Sometime in the next 10 days or so we will discover whether Arsenal possess the hallmark of champions or whether Alan Shearer and assorted TV pundits were right to be disbelievers.
It is, as those boxing hype merchants like to scream, showtime. So get ready to rumble for two fixtures which will examine the credentials of Arsene Wenger's team.
First up is Arsenal's match against Manchester City on Saturday followed by a London derby against Chelsea on December 23.
Right now, following Arsenal's 1-1 draw against Everton on Sunday and 2-0 midweek defeat in the Champions League group phase against Napoli, it could go either way.
The Gunners look tired, a touch jaded, which is hardly surprising. They have burned white hot since the season kicked off. Ripped away from the rest, five points ahead of the chasing pack with a brand of football not only easy on the eye but devastatingly effective.
In Aaron Ramsey, with apologies to Liverpool fans shouting the name of Luis Suarez, they possess the player of the season so far. In Olivier Giroud they have the most improved centre forward in the Premier League. In Mesut Ozil the most creative playmaker. In holding midfielder Mathieu Flamini the most inspired signing.
In Laurent Koscielny and Per Mertesacker they have a central defensive partnership which has risen from the wreckage of some desperate moments last season to become a formidable force.
All of which Shearer and his 'Match of the Day' sidekick Alan Hansen have conceded.
So why, with Arsenal leading the Premier League by five points and having joined Manchester United, Manchester City and Chelsea in the last 16 of the Champions League, do the doubts persist?
It mainly surrounds the lack of quality goal-scoring, line-leading cover for Giroud, unless you count Nicklas Bendtner, which many do not.
Giroud cannot be expected to carry the burden as the spearhead of Arsenal's attack game after game at home and in Europe. Not by himself. Not for an entire season.
Which is why the clamour has grown for Wenger to splash the cash again in January. The chances are he will not, not £42m-style at any rate. The value just is not there in January. Not with all the top teams still in the Champions League which cup-ties men Wenger might fancy, such as Borussia Dortmund's Robert Lewandowski.
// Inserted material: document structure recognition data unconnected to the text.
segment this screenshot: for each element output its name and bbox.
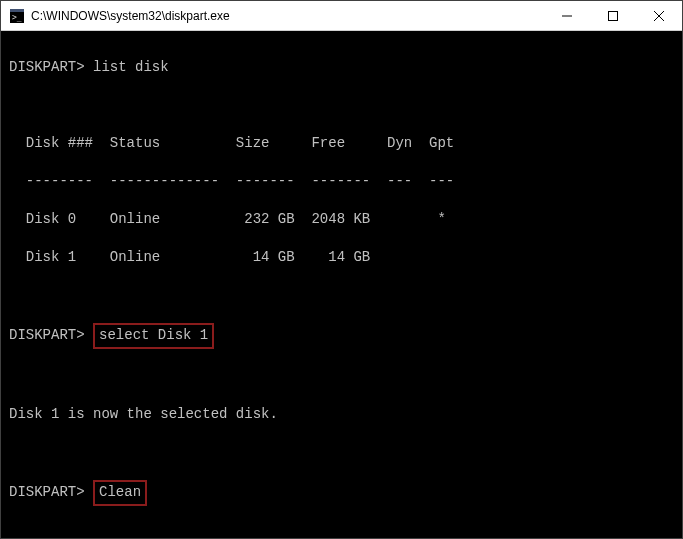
prompt: DISKPART> (9, 484, 85, 500)
close-button[interactable] (636, 1, 682, 30)
prompt-line: DISKPART> list disk (9, 58, 672, 77)
window-title: C:\WINDOWS\system32\diskpart.exe (31, 9, 544, 23)
cmd-select-disk: select Disk 1 (93, 323, 214, 349)
blank-line (9, 96, 672, 115)
blank-line (9, 524, 672, 538)
diskpart-window: >_ C:\WINDOWS\system32\diskpart.exe DISK… (0, 0, 683, 539)
window-controls (544, 1, 682, 30)
prompt-line: DISKPART> Clean (9, 481, 672, 505)
titlebar[interactable]: >_ C:\WINDOWS\system32\diskpart.exe (1, 1, 682, 31)
cmd-clean: Clean (93, 480, 147, 506)
output-line: Disk 1 is now the selected disk. (9, 405, 672, 424)
maximize-button[interactable] (590, 1, 636, 30)
table-header: Disk ### Status Size Free Dyn Gpt (9, 134, 672, 153)
cmd-list-disk: list disk (93, 59, 169, 75)
table-row: Disk 0 Online 232 GB 2048 KB * (9, 210, 672, 229)
app-icon: >_ (9, 8, 25, 24)
table-divider: -------- ------------- ------- ------- -… (9, 172, 672, 191)
prompt: DISKPART> (9, 59, 85, 75)
prompt-line: DISKPART> select Disk 1 (9, 324, 672, 348)
blank-line (9, 286, 672, 305)
prompt: DISKPART> (9, 327, 85, 343)
svg-rect-4 (609, 11, 618, 20)
blank-line (9, 367, 672, 386)
svg-text:>_: >_ (12, 13, 22, 22)
blank-line (9, 443, 672, 462)
terminal-output[interactable]: DISKPART> list disk Disk ### Status Size… (1, 31, 682, 538)
table-row: Disk 1 Online 14 GB 14 GB (9, 248, 672, 267)
svg-rect-1 (10, 9, 24, 12)
minimize-button[interactable] (544, 1, 590, 30)
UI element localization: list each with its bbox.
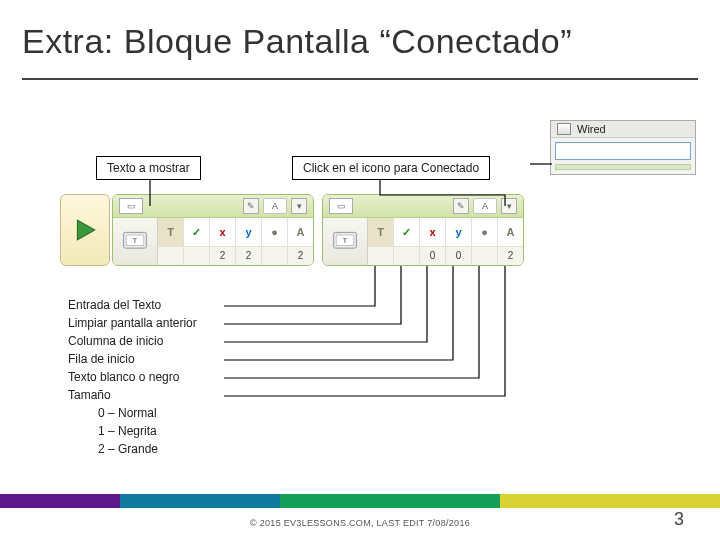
block-b-header: ▭ ✎ A ▾ — [323, 195, 523, 218]
display-block-b[interactable]: ▭ ✎ A ▾ T T ✓ x0 y0 ● A2 — [322, 194, 524, 266]
svg-text:T: T — [343, 236, 348, 243]
param-b-size[interactable]: A2 — [498, 218, 523, 265]
eraser-icon: ✎ — [243, 198, 259, 214]
param-b-clear[interactable]: ✓ — [394, 218, 420, 265]
block-b-text-field[interactable]: A — [473, 198, 497, 214]
label-click-icono: Click en el icono para Conectado — [292, 156, 490, 180]
block-b-port-icon: ▭ — [329, 198, 353, 214]
legend-col: Columna de inicio — [68, 332, 197, 350]
legend-size-1: 1 – Negrita — [68, 422, 197, 440]
legend-clear: Limpiar pantalla anterior — [68, 314, 197, 332]
param-a-row[interactable]: y2 — [236, 218, 262, 265]
legend-color: Texto blanco o negro — [68, 368, 197, 386]
legend-text-input: Entrada del Texto — [68, 296, 197, 314]
color-icon: ● — [262, 218, 287, 246]
y-icon: y — [446, 218, 471, 246]
text-param-icon: T — [368, 218, 393, 246]
param-a-color[interactable]: ● — [262, 218, 288, 265]
color-icon: ● — [472, 218, 497, 246]
legend-row: Fila de inicio — [68, 350, 197, 368]
block-b-params: T ✓ x0 y0 ● A2 — [368, 218, 523, 265]
display-icon[interactable]: T — [113, 218, 158, 265]
x-icon: x — [420, 218, 445, 246]
param-b-row[interactable]: y0 — [446, 218, 472, 265]
param-b-color[interactable]: ● — [472, 218, 498, 265]
block-a-text-field[interactable]: A — [263, 198, 287, 214]
legend-size-2: 2 – Grande — [68, 440, 197, 458]
display-icon[interactable]: T — [323, 218, 368, 265]
display-block-a[interactable]: ▭ ✎ A ▾ T T ✓ x2 y2 ● A2 — [112, 194, 314, 266]
param-a-col[interactable]: x2 — [210, 218, 236, 265]
legend: Entrada del Texto Limpiar pantalla anter… — [68, 296, 197, 458]
start-block[interactable] — [60, 194, 110, 266]
param-a-text[interactable]: T — [158, 218, 184, 265]
page-number: 3 — [674, 509, 684, 530]
blocks-row: ▭ ✎ A ▾ T T ✓ x2 y2 ● A2 — [60, 194, 532, 266]
dropdown-icon[interactable]: ▾ — [291, 198, 307, 214]
title-rule — [22, 78, 698, 80]
wired-scrollbar[interactable] — [555, 164, 691, 170]
wired-icon — [557, 123, 571, 135]
play-icon — [72, 217, 98, 243]
svg-marker-0 — [77, 220, 94, 240]
connector-lines — [0, 0, 720, 540]
check-icon: ✓ — [394, 218, 419, 246]
param-a-size[interactable]: A2 — [288, 218, 313, 265]
footer-text: © 2015 EV3LESSONS.COM, LAST EDIT 7/08/20… — [0, 518, 720, 528]
footer-stripe — [0, 494, 720, 508]
wired-panel: Wired — [550, 120, 696, 175]
param-a-clear[interactable]: ✓ — [184, 218, 210, 265]
legend-size-0: 0 – Normal — [68, 404, 197, 422]
y-icon: y — [236, 218, 261, 246]
param-b-text[interactable]: T — [368, 218, 394, 265]
size-icon: A — [498, 218, 523, 246]
eraser-icon: ✎ — [453, 198, 469, 214]
param-b-col[interactable]: x0 — [420, 218, 446, 265]
check-icon: ✓ — [184, 218, 209, 246]
block-a-params: T ✓ x2 y2 ● A2 — [158, 218, 313, 265]
wired-label: Wired — [577, 123, 606, 135]
text-param-icon: T — [158, 218, 183, 246]
page-title: Extra: Bloque Pantalla “Conectado” — [22, 22, 572, 61]
x-icon: x — [210, 218, 235, 246]
block-a-port-icon: ▭ — [119, 198, 143, 214]
wired-header: Wired — [551, 121, 695, 138]
dropdown-icon[interactable]: ▾ — [501, 198, 517, 214]
wired-input[interactable] — [555, 142, 691, 160]
size-icon: A — [288, 218, 313, 246]
label-texto-a-mostrar: Texto a mostrar — [96, 156, 201, 180]
block-a-header: ▭ ✎ A ▾ — [113, 195, 313, 218]
svg-text:T: T — [133, 236, 138, 243]
legend-size: Tamaño — [68, 386, 197, 404]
Fulham's Dimitar Berbatov has also been linked with a potential move to the Emirates and no-one doubts the Bulgarian's quality. But could Wenger be sure of extracting the sort of consistent sweat and application from Berbatov which might be required as the season approached its potentially frantic denouement? It is by no means a certainty.
Wenger may have to deal with what he has got and that is why the games against City and Chelsea are so pivotal.
Saturday's match at the Etihad Stadium, in particular, presents the season's biggest test so far.
City are beginning to flaunt their quality, a 3-2 win against European champions Bayern Munich in Germany in midweek a measure of increasing confidence under Manuel Pellegrini.
City do not require outside assistance and they should not have received any in the form of a 12.45pm kick-off time which means City have 24 hours more to recover from their European extertions, while Arsenal will barely have emerged from the fog of travel and battle against Napoli before they are thrust into the domestic season's most significant match so far.
Would it have been so difficult to have done the sensible thing and allowed the teams to play in the 4pm kick-off on Sunday, thus ensuring players were rested and able to give of their best?
When billions have been forked out for TV rights, apparently it would.
Yet champions have a knack of overcoming such obstacles. They bounce back from defeats, shrug off injuries, cope with fixture congestion, embrace the toughest challenges.
Wenger believes they can win the title. If Arsenal take four points from their next two games then Shearer and co. had better start believing too.